Dataset records:
══════

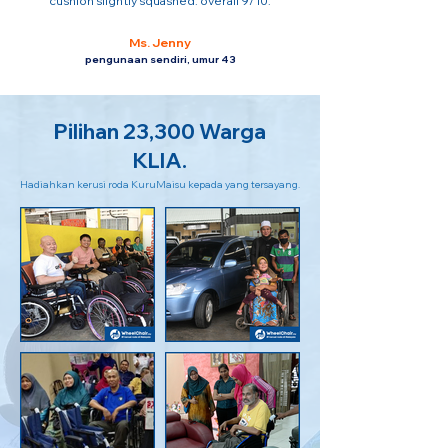
cushion slightly squashed. overall 9/10.
Ms. Jenny
pengunaan sendiri, umur 43
Pilihan 23,300 Warga
KLIA.
Hadiahkan kerusi roda KuruMaisu kepada yang tersayang.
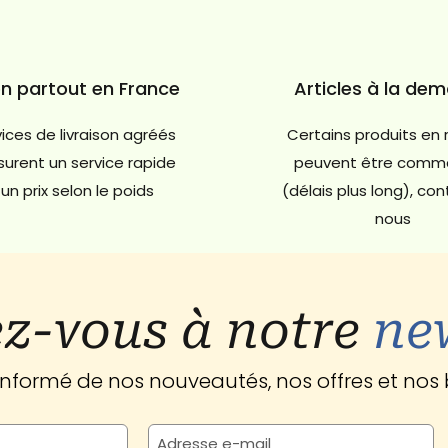
on partout en France
Articles à la de
ices de livraison agréés
Certains produits en 
urent un service rapide
peuvent être comm
un prix selon le poids
(délais plus long), co
nous
z-vous à notre
ne
 informé de nos nouveautés, nos offres et nos 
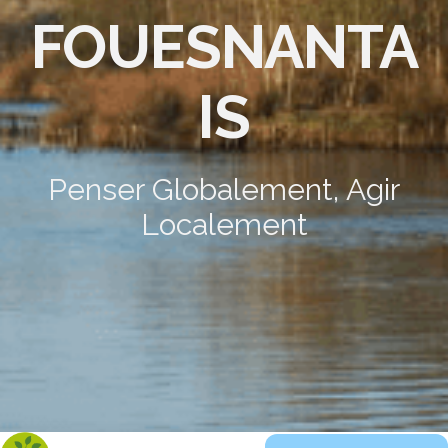
FOUESNANTA
IS
Penser Globalement, Agir
Localement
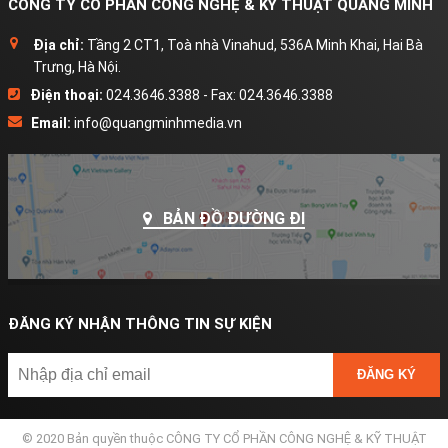
CÔNG TY CỔ PHẦN CÔNG NGHỆ & KỸ THUẬT QUANG MINH
Địa chỉ:
Tầng 2 CT1, Toà nhà Vinahud, 536A Minh Khai, Hai Bà
Trưng, Hà Nội.
Điện thoại:
024.3646.3388 - Fax: 024.3646.3388
Email:
info@quangminhmedia.vn
BẢN ĐỒ ĐƯỜNG ĐI
ĐĂNG KÝ NHẬN THÔNG TIN SỰ KIỆN
ĐĂNG KÝ
© 2020 Bản quyền thuộc CÔNG TY CỔ PHẦN CÔNG NGHỆ & KỸ THUẬT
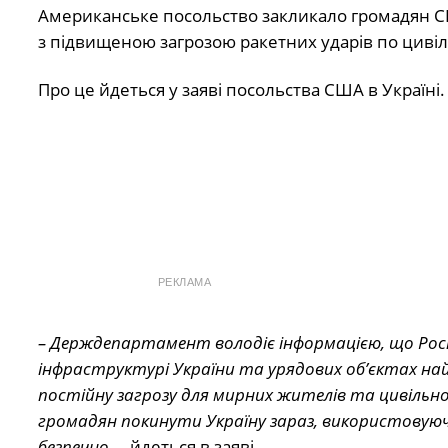
Американське посольство закликало громадян США,
з підвищеною загрозою ракетних ударів по цивільн
Про це йдеться у заяві посольства США в Україні.
РЕКЛАМА
– Держдепартамент володіє інформацією, що Росія
інфраструктурі України та урядових об’єктах на
постійну загрозу для мирних жителів та цивільн
громадян покинути Україну зараз, використовую
безпечно,
– йдеться в заяві.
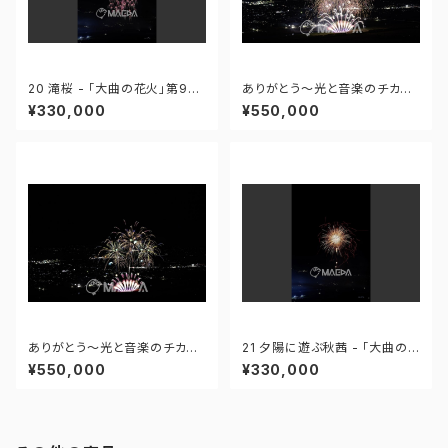
20 滝桜 - 「大曲の花火」第96
ありがとう～光と音楽のチカラ
回全国花火競技大会 - 172558
～ - 大曲の花火―春の章―「新
¥330,000
¥550,000
419995110
作花火コレクション2024 世界
の花火 日本の花火」 - 171435
910647299
ありがとう～光と音楽のチカラ
21 夕陽に遊ぶ秋茜 - 「大曲の
～ - 大曲の花火―春の章―「新
花火」第96回全国花火競技大会
¥550,000
¥330,000
作花火コレクション2024 世界
- 172558419949425
の花火 日本の花火」 - 171435
910592408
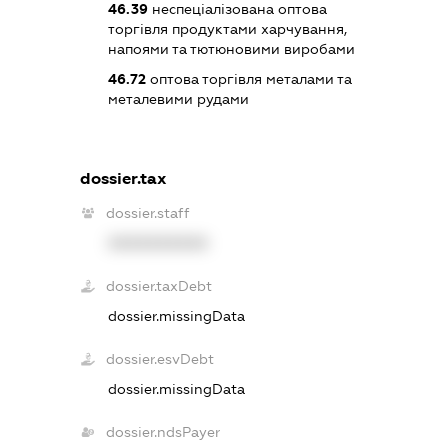
46.39
неспеціалізована оптова
торгівля продуктами харчування,
напоями та тютюновими виробами
46.72
оптова торгівля металами та
металевими рудами
dossier.tax
dossier.staff
XXXXXXXXXX
dossier.taxDebt
dossier.missingData
dossier.esvDebt
dossier.missingData
dossier.ndsPayer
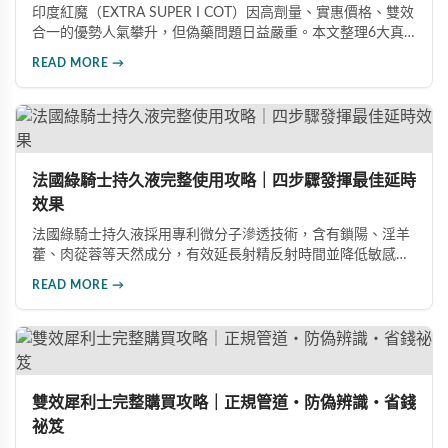
印度紅魔（EXTRA SUPER I COT）因高劑量、實惠價格、雙效
合一的優勢人氣攀升，但偽藥問題日益嚴重。本文整理6大真
假分辨要點，從外包裝、防偽標籤、藥錠特徵、購買管道到價
READ MORE →
格分析，協助消費者輕鬆識別正品，保障用藥安全與效果。
法國綠騎士持久液完整使用攻略｜四步驟發揮最佳延時
效果
法國綠騎士持久液採用專利微分子滲透技術，含有鎖陽、淫羊
藿、肉蓯蓉等天然成分，有效延長射精反射時間並降低敏感
度。本文提供完整四步驟使用指南，從劑量控制到按摩吸收手
READ MORE →
法，協助使用者找到最適合個人體質的用量，搭配正品購買管
道與常見錯誤修正建議，助您安全有效地提升親密生活品質。
雙效犀利士完整購買攻略｜正規管道・防偽辨識・省錢
祕笈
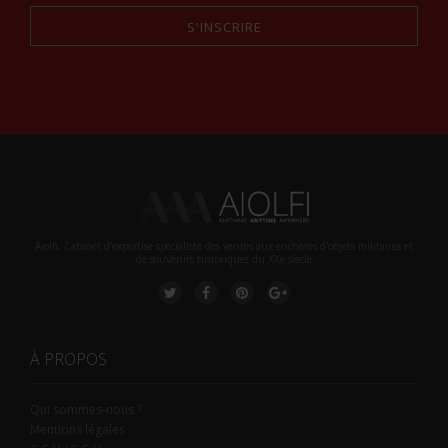
S'INSCRIRE
Alternative:
Aiolfi, Cabinet d’expertise spécialiste des ventes aux enchères d'objets militaires et
de souvenirs historiques du XXè siecle
À PROPOS
Qui sommes-nous ?
Mentions légales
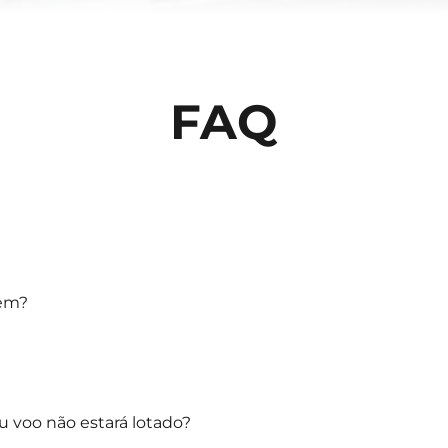
FAQ
gem?
voo não estará lotado?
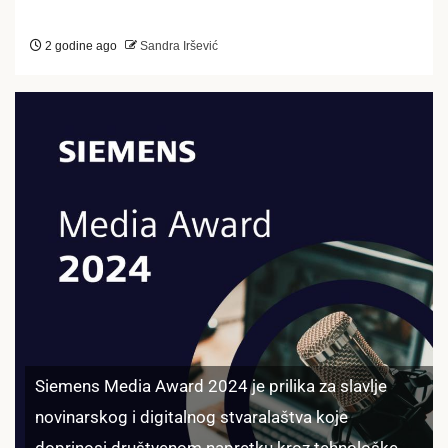
2 godine ago
Sandra Iršević
Siemens Media Award 2024 je prilika za slavlje
novinarskog i digitalnog stvaralaštva koje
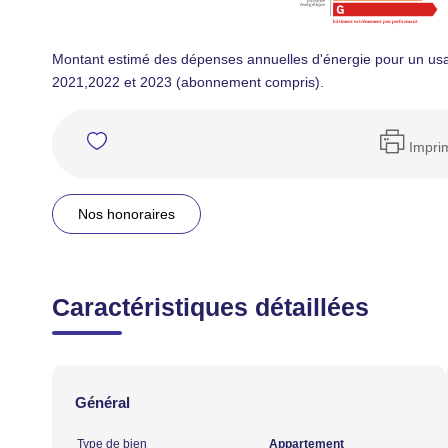
Montant estimé des dépenses annuelles d'énergie pour un us
2021,2022 et 2023 (abonnement compris).
Impri
Nos honoraires
Caractéristiques détaillées
Général
Type de bien
Appartement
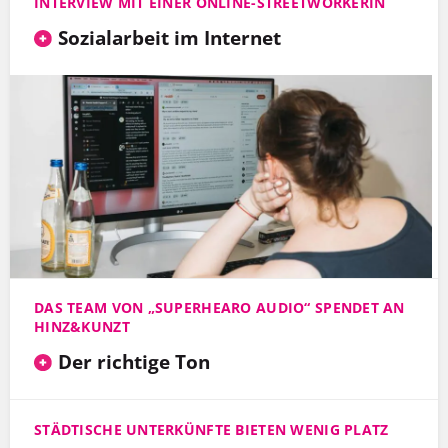
INTERVIEW MIT EINER ONLINE-STREETWORKERIN
Sozialarbeit im Internet
DAS TEAM VON „SUPERHEARO AUDIO“ SPENDET AN
HINZ&KUNZT
Der richtige Ton
STÄDTISCHE UNTERKÜNFTE BIETEN WENIG PLATZ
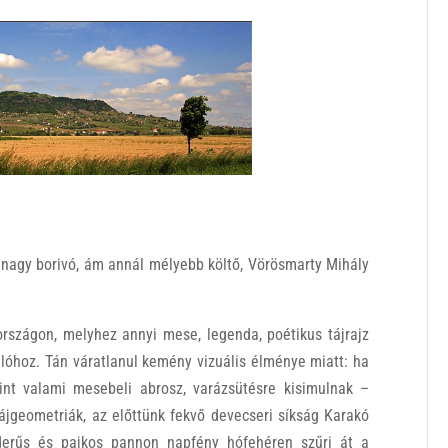
nagy borivó, ám annál mélyebb költő, Vörösmarty Mihály
rszágon, melyhez annyi mese, legenda, poétikus tájrajz
lóhoz. Tán váratlanul kemény vizuális élménye miatt: ha
int valami mesebeli abrosz, varázsütésre kisimulnak –
tájgeometriák, az előttünk fekvő devecseri síkság Karakó
 derűs és pajkos pannon napfény hófehéren szűri át a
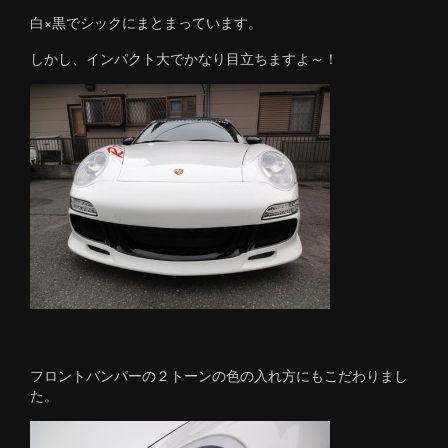
白×黒でシックにまとまっています。
しかし、インパクト大でかなり目立ちますよ～！
フロントバンパーの２トーンの色の入れ方にもこだわりまし
た。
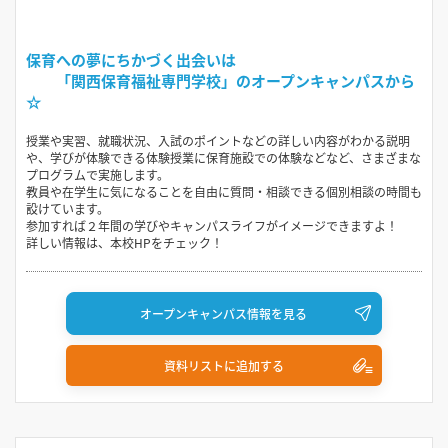
保育への夢にちかづく出会いは
「関西保育福祉専門学校」のオープンキャンパスから
☆
授業や実習、就職状況、入試のポイントなどの詳しい内容がわかる説明
や、学びが体験できる体験授業に保育施設での体験などなど、さまざまな
プログラムで実施します。
教員や在学生に気になることを自由に質問・相談できる個別相談の時間も
設けています。
参加すれば２年間の学びやキャンパスライフがイメージできますよ！
詳しい情報は、本校HPをチェック！
オープンキャンパス情報を見る
資料リストに追加する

══════

Work order: Could you retype every record above exactly, leaving the pictures out?

Output below:
cushion slightly squashed. overall 9/10.
Ms. Jenny
pengunaan sendiri, umur 43
Pilihan 23,300 Warga
KLIA.
Hadiahkan kerusi roda KuruMaisu kepada yang tersayang.
on partout en France
Articles à la de
ices de livraison agréés
Certains produits en 
urent un service rapide
peuvent être comm
un prix selon le poids
(délais plus long), co
nous
z-vous à notre
ne
 informé de nos nouveautés, nos offres et nos 
FOUESNANTA
IS
Penser Globalement, Agir
Localement
CÔNG TY CỔ PHẦN CÔNG NGHỆ & KỸ THUẬT QUANG MINH
Địa chỉ:
Tầng 2 CT1, Toà nhà Vinahud, 536A Minh Khai, Hai Bà
Trưng, Hà Nội.
Điện thoại:
024.3646.3388 - Fax: 024.3646.3388
Email:
info@quangminhmedia.vn
BẢN ĐỒ ĐƯỜNG ĐI
ĐĂNG KÝ NHẬN THÔNG TIN SỰ KIỆN
ĐĂNG KÝ
© 2020 Bản quyền thuộc CÔNG TY CỔ PHẦN CÔNG NGHỆ & KỸ THUẬT
Американське посольство закликало громадян США,
з підвищеною загрозою ракетних ударів по цивільн
Про це йдеться у заяві посольства США в Україні.
РЕКЛАМА
– Держдепартамент володіє інформацією, що Росія
інфраструктурі України та урядових об’єктах на
постійну загрозу для мирних жителів та цивільн
громадян покинути Україну зараз, використовую
безпечно,
– йдеться в заяві.
20 滝桜 - 「大曲の花火」第96
ありがとう～光と音楽のチカラ
回全国花火競技大会 - 172558
～ - 大曲の花火―春の章―「新
¥330,000
¥550,000
419995110
作花火コレクション2024 世界
の花火 日本の花火」 - 171435
910647299
ありがとう～光と音楽のチカラ
21 夕陽に遊ぶ秋茜 - 「大曲の
～ - 大曲の花火―春の章―「新
花火」第96回全国花火競技大会
¥550,000
¥330,000
作花火コレクション2024 世界
- 172558419949425
の花火 日本の花火」 - 171435
910592408
46.39
неспеціалізована оптова
торгівля продуктами харчування,
напоями та тютюновими виробами
46.72
оптова торгівля металами та
металевими рудами
dossier.tax
dossier.staff
XXXXXXXXXX
dossier.taxDebt
dossier.missingData
dossier.esvDebt
dossier.missingData
dossier.ndsPayer
印度紅魔（EXTRA SUPER I COT）因高劑量、實惠價格、雙效
合一的優勢人氣攀升，但偽藥問題日益嚴重。本文整理6大真
假分辨要點，從外包裝、防偽標籤、藥錠特徵、購買管道到價
READ MORE →
格分析，協助消費者輕鬆識別正品，保障用藥安全與效果。
法國綠騎士持久液完整使用攻略｜四步驟發揮最佳延時
效果
法國綠騎士持久液採用專利微分子滲透技術，含有鎖陽、淫羊
藿、肉蓯蓉等天然成分，有效延長射精反射時間並降低敏感
度。本文提供完整四步驟使用指南，從劑量控制到按摩吸收手
READ MORE →
法，協助使用者找到最適合個人體質的用量，搭配正品購買管
道與常見錯誤修正建議，助您安全有效地提升親密生活品質。
雙效犀利士完整購買攻略｜正規管道・防偽辨識・省錢
祕笈
S'INSCRIRE
Alternative:
Aiolfi, Cabinet d’expertise spécialiste des ventes aux enchères d'objets militaires et
de souvenirs historiques du XXè siecle
À PROPOS
Qui sommes-nous ?
Mentions légales
FAQ
gem?
voo não estará lotado?
2 godine ago
Sandra Iršević
Siemens Media Award 2024 je prilika za slavlje
novinarskog i digitalnog stvaralaštva koje
Montant estimé des dépenses annuelles d'énergie pour un us
2021,2022 et 2023 (abonnement compris).
Impri
Nos honoraires
Caractéristiques détaillées
Général
Type de bien
Appartement
INTERVIEW MIT EINER ONLINE-STREETWORKERIN
Sozialarbeit im Internet
DAS TEAM VON „SUPERHEARO AUDIO“ SPENDET AN
HINZ&KUNZT
Der richtige Ton
STÄDTISCHE UNTERKÜNFTE BIETEN WENIG PLATZ
nagy borivó, ám annál mélyebb költő, Vörösmarty Mihály
rszágon, melyhez annyi mese, legenda, poétikus tájrajz
lóhoz. Tán váratlanul kemény vizuális élménye miatt: ha
int valami mesebeli abrosz, varázsütésre kisimulnak –
tájgeometriák, az előttünk fekvő devecseri síkság Karakó
 derűs és pajkos pannon napfény hófehéren szűri át a
白×黒でシックにまとまっています。
しかし、インパクト大でかなり目立ちますよ～！
フロントバンパーの２トーンの色の入れ方にもこだわりまし
た。
保育への夢にちかづく出会いは
「関西保育福祉専門学校」のオープンキャンパスから
☆
授業や実習、就職状況、入試のポイントなどの詳しい内容がわかる説明
や、学びが体験できる体験授業に保育施設での体験などなど、さまざまな
プログラムで実施します。
教員や在学生に気になることを自由に質問・相談できる個別相談の時間も
設けています。
参加すれば２年間の学びやキャンパスライフがイメージできますよ！
詳しい情報は、本校HPをチェック！
オープンキャンパス情報を見る
資料リストに追加する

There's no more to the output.